In practice, they have these pseudorandom generators that can give you pieces of the output. So rather than thinking about it as if you get the seed and then you get the huge output, you rather think that you get the seed and then you can generate parts of the output on demand as much as you want. And so you basically have an endless stream of randomness. And whenever you want to send a message, you take the unused part of the stream and send to the receiver, which is why in practice, they call it a stream cipher.

Tim: 01:58:04 Ah, so this solves the problem of reusing keys, right? Because you’re basically updating your seed every time you go back and forth.

Boaz: 01:58:11 So you can think of it as updating your seed or you can think of it as never reusing the output. Every time you take a fresh part of the output. Now in practice, the way they typically do it is you have an initial seed. And every time you want to generate an output, you generate two things. One is the output and the other is an update to the seed. And now you can basically use it as much as you want.

Tim: 01:58:43 Yeah. And this is pretty amazing because if you think about it, it’s a compression result because basically you’ve compressed this really long string that you’re doing the one-time padding into this very small key.
Boaz: 01:59:02 Yes. Sometimes one way to think about it is this content of the theorem that we have in the notes. Once you’ve used computation to evade the laws of statistics, like generating a distribution of entropy N minus one that behaves as if it has the entropy N, you can reuse it and break the laws of statistics even more. Suddenly, you can take a 256-bit long key and use it to generate pads of length of gigabytes that behave as if they’re uniform, even though they have almost no entropy compared to the length, but it’s still indistinguishable.
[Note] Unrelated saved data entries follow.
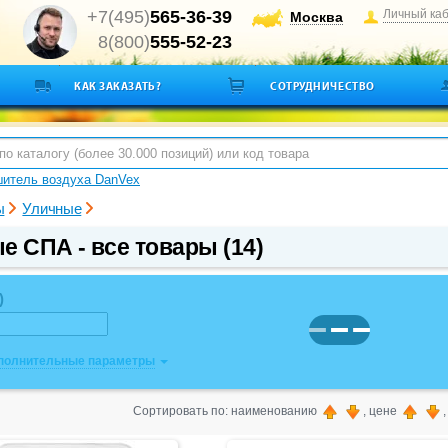
+7(495)
565-36-39
Личный ка
Москва
8(800)
555-52-23
КАК ЗАКАЗАТЬ?
СОТРУДНИЧЕСТВО
итель воздуха DanVex
ы
Уличные
е СПА - все товары (14)
)
ополнительные параметры
Сортировать по: наименованию
, цене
Tim: 01:59:50 Okay. This is, we can go into many more details, but maybe in the interest of more breadth instead of depth. I think this pretty much summarizes the key highlights of private key cryptography. We defined what a valid encryption scheme was. We eventually found a good definition, I guess, due to Shannon. And now we’ve validated that this whole set of works provided this PRG conjecture holds, which also assumes P versus P is not equal to NP, correct? Yeah, maybe what’s next then is public key cryptography, right?
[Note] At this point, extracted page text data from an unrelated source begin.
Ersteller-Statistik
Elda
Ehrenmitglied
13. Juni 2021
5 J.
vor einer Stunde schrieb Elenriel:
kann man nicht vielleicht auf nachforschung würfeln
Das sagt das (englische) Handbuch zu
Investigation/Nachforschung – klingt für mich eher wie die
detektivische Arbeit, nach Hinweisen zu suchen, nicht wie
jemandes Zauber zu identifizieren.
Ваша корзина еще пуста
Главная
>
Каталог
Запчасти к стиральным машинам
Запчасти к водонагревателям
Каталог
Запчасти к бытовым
Boaz: 02:00:36 The main problem with private key cryptography is that you still somehow need to share the key. I don’t know about you, but I’ve never been to Amazon headquarters to go and exchange a key with Amazon. The notion of exchanging a key might work for spies that get the key when they go off to the mission, but it doesn’t really work on the internet today, where we often want to communicate with someone that we’ve never met in person before. We don’t have this out of band channel of communication to exchange the key. It was kind of obvious to everyone that you cannot have secrecy if you didn’t exchange a key until a few people started to think about it harder and realized that there isn’t actually a mathematical proof that this is inherent, that this is impossible. Several different people had the same thoughts. James Ellis in British intelligence agency GCHQ thought about this and realized there isn’t any impossibility result. Diffie and Hellman thought about this and Ralph Merkel, who was an undergraduate, also thought about this. He wrote a project proposal with this idea and his professor said, no, this is obviously nonsense. Try to do something else. The notion of public key seemed like a contradiction in terms, the whole notion of a key is that it’s secret. How can it be public? So let’s try to see what does it mean to be a public key encryption. We have again, Alice and Bob, Alice has a message X that she wants to send to Bob. People think it’s kind of obvious that the only way she can send the message to Bob is they have to share the secret key. But in public encryption, we’d say, okay, actually, Alice is going to use the encryption algorithm. Bob is going to use the decryption algorithm. What they thought is what if the encryption algorithm and the decryption algorithm don’t actually need to use the same key? So the idea is that Bob can generate a pair of keys, E and D. E is the encryption key, and D is the decryption key. And now, Bob can send to Alice the encryption key E. Eve also will learn E.

Tim: 02:04:09 So yeah. This is the public key by definition. ’cause that’s the one

Boaz: 02:04:12 you’re selling. Yes. E is the public key because you are sending it in the clear. Eve also sees that. And now, Alice is going to send an encryption with the key E and Bob will decrypt with the key D. So now the condition is that, for every X, if you decrypt what you encrypted, then you get back x. And now the security condition is basically the same as before, you still want computational security, we still want that for every pair of messages, Eve cannot distinguish if the message was X0 or X1, where now the twist is that Eve cannot distinguish even when she’s given the public key, because it is public.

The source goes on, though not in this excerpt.